-------- Task data
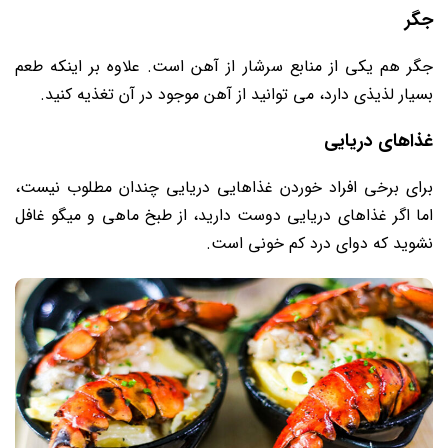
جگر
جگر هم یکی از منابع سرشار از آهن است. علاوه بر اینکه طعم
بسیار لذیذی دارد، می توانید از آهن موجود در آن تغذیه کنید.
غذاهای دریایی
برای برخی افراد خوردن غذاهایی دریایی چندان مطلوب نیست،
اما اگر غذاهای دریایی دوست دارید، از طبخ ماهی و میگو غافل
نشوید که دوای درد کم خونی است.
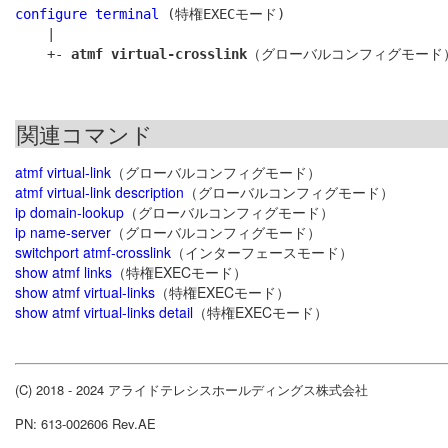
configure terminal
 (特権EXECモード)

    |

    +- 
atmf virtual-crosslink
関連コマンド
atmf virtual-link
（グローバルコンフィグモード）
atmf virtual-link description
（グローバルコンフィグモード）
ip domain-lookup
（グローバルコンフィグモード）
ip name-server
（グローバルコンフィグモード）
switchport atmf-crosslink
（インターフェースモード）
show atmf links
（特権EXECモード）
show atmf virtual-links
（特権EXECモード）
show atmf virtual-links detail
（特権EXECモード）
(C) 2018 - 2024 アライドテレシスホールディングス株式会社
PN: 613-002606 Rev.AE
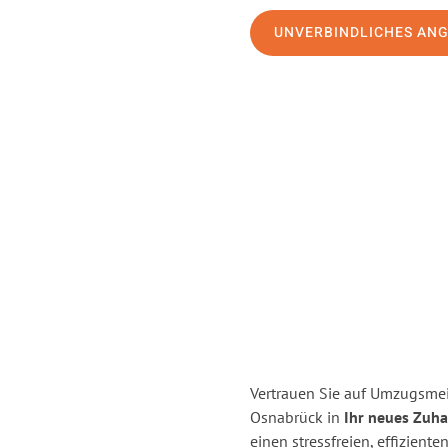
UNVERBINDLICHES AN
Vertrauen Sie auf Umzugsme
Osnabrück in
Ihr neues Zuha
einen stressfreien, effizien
----------------
-------- Task data
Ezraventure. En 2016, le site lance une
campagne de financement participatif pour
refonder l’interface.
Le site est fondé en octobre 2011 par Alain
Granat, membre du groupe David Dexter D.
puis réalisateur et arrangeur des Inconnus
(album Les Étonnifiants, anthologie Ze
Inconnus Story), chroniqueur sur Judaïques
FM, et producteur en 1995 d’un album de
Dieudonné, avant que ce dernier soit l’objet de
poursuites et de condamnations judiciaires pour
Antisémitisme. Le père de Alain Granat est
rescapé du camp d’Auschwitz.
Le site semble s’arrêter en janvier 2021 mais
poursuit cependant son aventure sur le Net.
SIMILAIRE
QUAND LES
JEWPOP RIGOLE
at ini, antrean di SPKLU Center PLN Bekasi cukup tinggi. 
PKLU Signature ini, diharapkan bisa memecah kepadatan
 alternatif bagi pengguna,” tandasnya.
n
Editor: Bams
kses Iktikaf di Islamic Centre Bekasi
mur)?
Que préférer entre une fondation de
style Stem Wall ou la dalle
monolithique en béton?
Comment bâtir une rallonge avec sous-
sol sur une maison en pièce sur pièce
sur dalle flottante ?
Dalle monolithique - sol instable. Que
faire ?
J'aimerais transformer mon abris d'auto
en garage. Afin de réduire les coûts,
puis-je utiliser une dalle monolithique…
----------------
-------- Task data
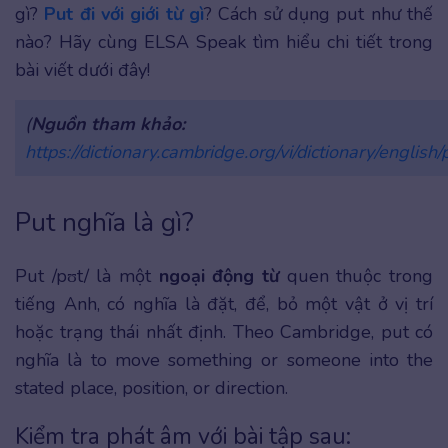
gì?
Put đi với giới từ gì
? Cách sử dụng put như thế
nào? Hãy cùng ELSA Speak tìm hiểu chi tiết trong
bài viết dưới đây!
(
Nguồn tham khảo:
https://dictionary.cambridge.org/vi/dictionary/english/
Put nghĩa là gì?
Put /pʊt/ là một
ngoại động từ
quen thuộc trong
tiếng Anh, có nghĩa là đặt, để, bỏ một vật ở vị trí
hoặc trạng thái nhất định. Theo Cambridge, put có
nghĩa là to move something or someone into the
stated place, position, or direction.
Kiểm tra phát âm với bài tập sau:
----------------
Required work: Check each line of the data above for the word "دریایی" and state how many lines contain it, with no other text.

Task result: 3